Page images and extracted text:

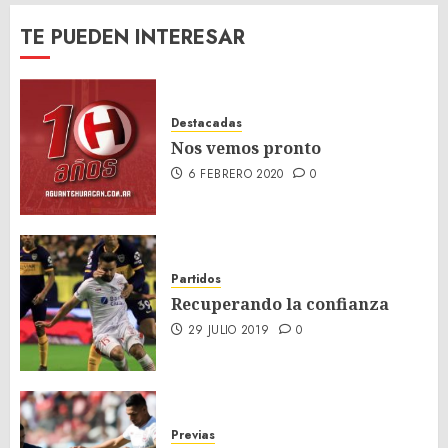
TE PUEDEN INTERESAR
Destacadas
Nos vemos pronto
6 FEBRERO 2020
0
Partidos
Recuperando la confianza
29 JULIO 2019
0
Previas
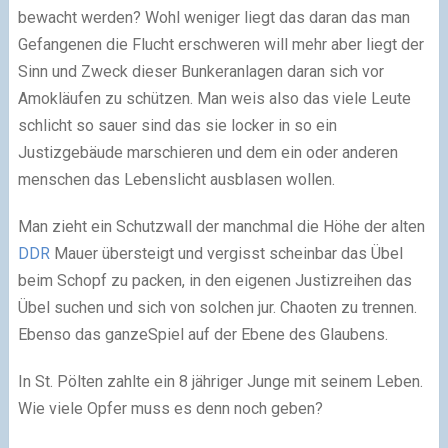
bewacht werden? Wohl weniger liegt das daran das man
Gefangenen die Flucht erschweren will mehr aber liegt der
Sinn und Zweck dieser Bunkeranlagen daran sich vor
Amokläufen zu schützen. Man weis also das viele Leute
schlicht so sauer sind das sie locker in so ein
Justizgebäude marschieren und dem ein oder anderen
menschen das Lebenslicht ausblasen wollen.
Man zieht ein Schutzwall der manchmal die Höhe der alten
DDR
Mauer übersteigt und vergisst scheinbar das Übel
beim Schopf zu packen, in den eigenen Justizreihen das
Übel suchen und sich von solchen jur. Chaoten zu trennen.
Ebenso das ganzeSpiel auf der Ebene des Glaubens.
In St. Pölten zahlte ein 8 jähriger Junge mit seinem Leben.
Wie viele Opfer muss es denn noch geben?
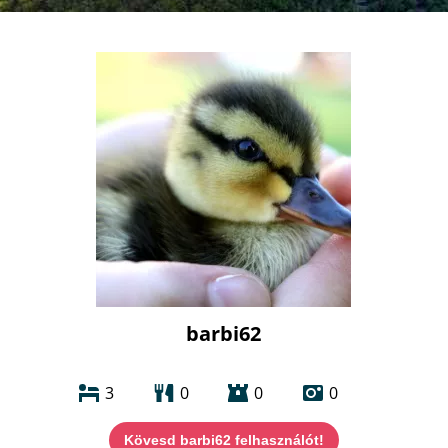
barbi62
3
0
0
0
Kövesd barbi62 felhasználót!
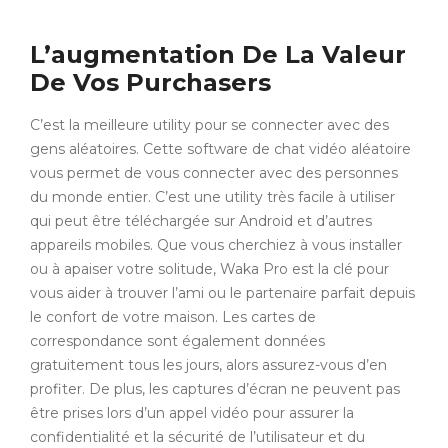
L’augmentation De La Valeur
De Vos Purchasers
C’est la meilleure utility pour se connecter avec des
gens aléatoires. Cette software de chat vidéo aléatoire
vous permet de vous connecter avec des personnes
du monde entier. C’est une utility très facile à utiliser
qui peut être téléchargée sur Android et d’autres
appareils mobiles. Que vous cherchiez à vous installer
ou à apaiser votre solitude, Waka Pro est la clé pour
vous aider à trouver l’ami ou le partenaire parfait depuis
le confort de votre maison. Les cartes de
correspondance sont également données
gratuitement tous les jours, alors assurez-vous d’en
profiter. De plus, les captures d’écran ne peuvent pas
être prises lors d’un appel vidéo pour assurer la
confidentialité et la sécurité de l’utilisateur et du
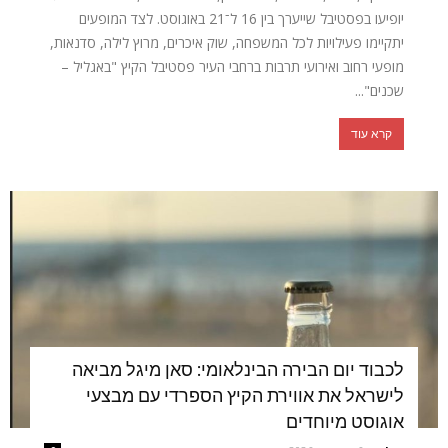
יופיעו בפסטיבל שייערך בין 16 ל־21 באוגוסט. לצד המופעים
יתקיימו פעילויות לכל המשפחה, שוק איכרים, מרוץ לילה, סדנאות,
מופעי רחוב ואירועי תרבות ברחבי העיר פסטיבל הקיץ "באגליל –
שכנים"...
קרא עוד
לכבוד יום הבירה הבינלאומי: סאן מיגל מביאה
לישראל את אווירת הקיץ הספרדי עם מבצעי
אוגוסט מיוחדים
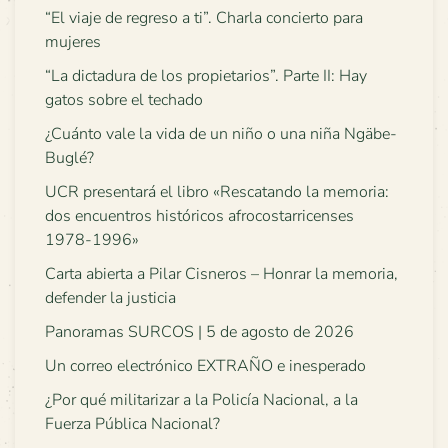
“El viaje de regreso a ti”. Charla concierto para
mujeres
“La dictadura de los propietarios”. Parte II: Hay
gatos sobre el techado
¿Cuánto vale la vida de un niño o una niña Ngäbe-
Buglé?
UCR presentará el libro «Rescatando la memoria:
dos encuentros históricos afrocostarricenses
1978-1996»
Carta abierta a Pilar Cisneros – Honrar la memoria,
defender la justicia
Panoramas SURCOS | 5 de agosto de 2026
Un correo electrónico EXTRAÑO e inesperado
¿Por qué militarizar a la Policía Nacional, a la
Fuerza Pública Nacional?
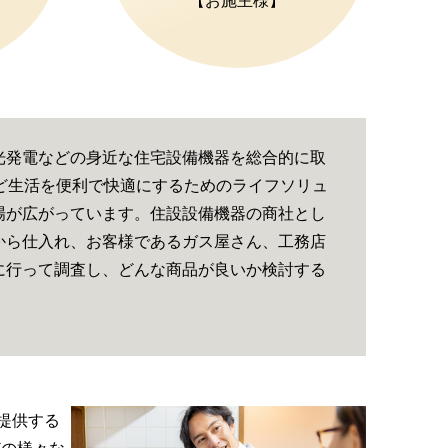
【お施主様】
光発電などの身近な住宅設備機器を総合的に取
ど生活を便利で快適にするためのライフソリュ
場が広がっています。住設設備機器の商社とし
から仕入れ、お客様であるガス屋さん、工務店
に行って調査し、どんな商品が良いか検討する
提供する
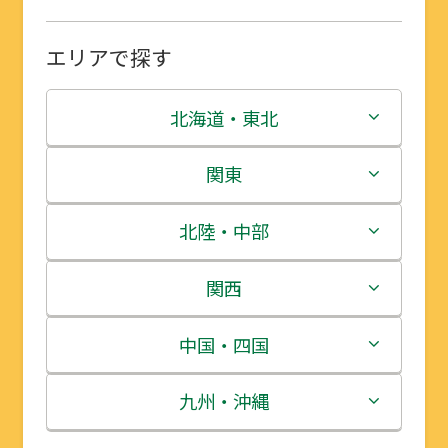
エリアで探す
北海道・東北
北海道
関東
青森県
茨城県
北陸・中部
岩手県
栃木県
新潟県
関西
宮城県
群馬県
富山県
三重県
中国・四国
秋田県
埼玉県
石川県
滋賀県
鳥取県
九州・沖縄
---
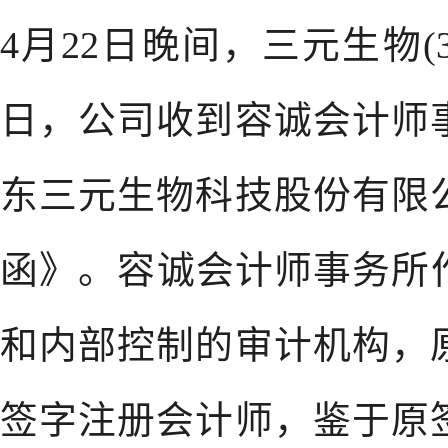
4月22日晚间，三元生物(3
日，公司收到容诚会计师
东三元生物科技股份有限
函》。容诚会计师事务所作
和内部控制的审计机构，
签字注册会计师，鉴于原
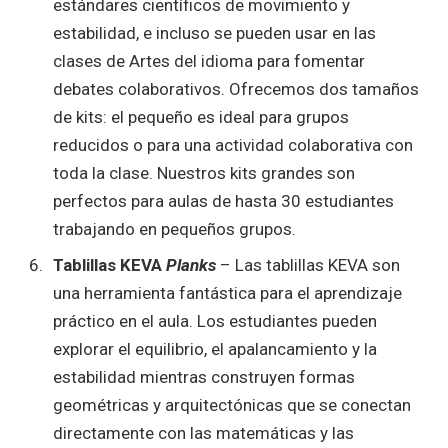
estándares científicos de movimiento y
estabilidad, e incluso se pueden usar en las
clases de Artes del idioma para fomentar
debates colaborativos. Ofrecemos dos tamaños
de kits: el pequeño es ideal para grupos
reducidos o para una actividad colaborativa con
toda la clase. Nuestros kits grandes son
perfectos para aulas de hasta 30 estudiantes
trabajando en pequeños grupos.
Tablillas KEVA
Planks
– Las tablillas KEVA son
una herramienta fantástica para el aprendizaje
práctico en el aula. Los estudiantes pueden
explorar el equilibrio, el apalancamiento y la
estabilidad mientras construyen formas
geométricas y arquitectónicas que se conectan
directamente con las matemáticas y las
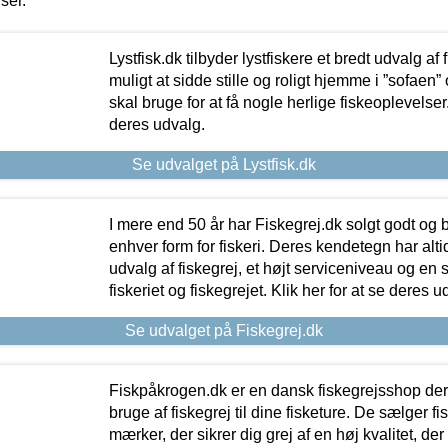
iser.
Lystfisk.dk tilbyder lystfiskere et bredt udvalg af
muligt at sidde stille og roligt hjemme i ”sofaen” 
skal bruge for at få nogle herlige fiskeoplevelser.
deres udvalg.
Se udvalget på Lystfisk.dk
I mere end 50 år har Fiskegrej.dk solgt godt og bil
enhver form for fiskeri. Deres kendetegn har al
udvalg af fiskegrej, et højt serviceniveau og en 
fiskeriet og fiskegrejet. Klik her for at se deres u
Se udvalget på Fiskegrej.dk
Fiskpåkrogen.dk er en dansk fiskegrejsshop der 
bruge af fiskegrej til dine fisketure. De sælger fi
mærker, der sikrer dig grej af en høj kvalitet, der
...
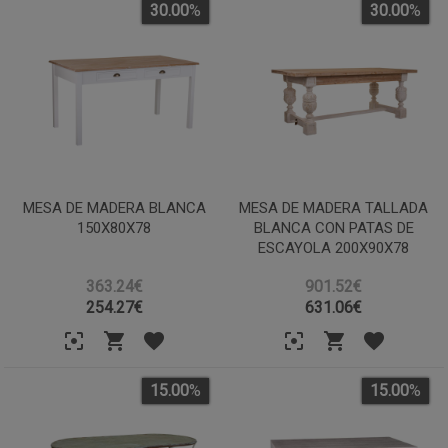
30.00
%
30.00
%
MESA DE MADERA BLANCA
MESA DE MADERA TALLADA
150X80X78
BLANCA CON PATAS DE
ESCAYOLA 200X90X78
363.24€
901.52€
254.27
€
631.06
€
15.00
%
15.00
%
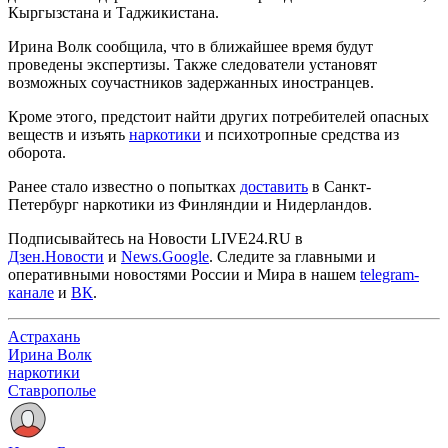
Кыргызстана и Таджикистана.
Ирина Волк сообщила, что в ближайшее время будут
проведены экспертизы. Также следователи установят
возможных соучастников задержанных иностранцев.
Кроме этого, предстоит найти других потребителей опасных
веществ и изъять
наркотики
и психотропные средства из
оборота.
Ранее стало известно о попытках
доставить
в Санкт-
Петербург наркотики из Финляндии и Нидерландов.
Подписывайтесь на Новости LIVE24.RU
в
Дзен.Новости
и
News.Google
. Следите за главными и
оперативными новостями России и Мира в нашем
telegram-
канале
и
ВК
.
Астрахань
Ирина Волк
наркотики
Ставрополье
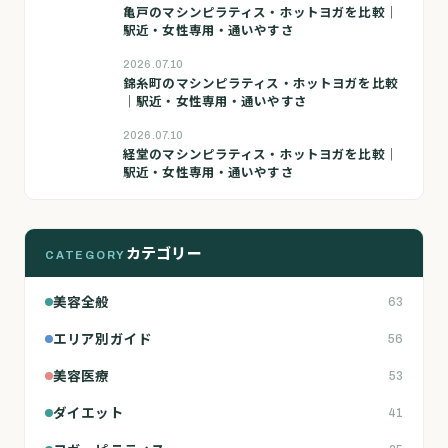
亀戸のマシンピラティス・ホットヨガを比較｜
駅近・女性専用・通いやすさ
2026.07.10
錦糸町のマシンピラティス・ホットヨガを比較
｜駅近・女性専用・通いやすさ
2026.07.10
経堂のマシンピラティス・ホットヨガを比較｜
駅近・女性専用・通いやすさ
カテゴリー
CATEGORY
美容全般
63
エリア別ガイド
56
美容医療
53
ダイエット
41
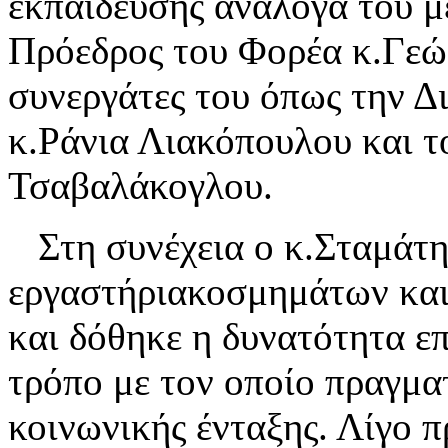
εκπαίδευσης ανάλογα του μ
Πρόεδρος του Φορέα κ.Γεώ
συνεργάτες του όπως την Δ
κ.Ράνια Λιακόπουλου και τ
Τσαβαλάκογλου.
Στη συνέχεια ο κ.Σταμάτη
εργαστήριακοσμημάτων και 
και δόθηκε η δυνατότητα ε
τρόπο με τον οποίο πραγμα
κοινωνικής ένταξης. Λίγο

* _Exercise instructions_
Whatever pictures the records hold, omit them; give again exactly the lines from the one containing "profiter. De plus, les" through the one containing "UCR presentará el".

* _Answer_
profiter. De plus, les captures d’écran ne peuvent pas
être prises lors d’un appel vidéo pour assurer la
confidentialité et la sécurité de l’utilisateur et du
יופיעו בפסטיבל שייערך בין 16 ל־21 באוגוסט. לצד המופעים
יתקיימו פעילויות לכל המשפחה, שוק איכרים, מרוץ לילה, סדנאות,
מופעי רחוב ואירועי תרבות ברחבי העיר פסטיבל הקיץ "באגליל –
שכנים"...
קרא עוד
לכבוד יום הבירה הבינלאומי: סאן מיגל מביאה
לישראל את אווירת הקיץ הספרדי עם מבצעי
אוגוסט מיוחדים
“El viaje de regreso a ti”. Charla concierto para
mujeres
“La dictadura de los propietarios”. Parte II: Hay
gatos sobre el techado
¿Cuánto vale la vida de un niño o una niña Ngäbe-
Buglé?
UCR presentará el libro «Rescatando la memoria:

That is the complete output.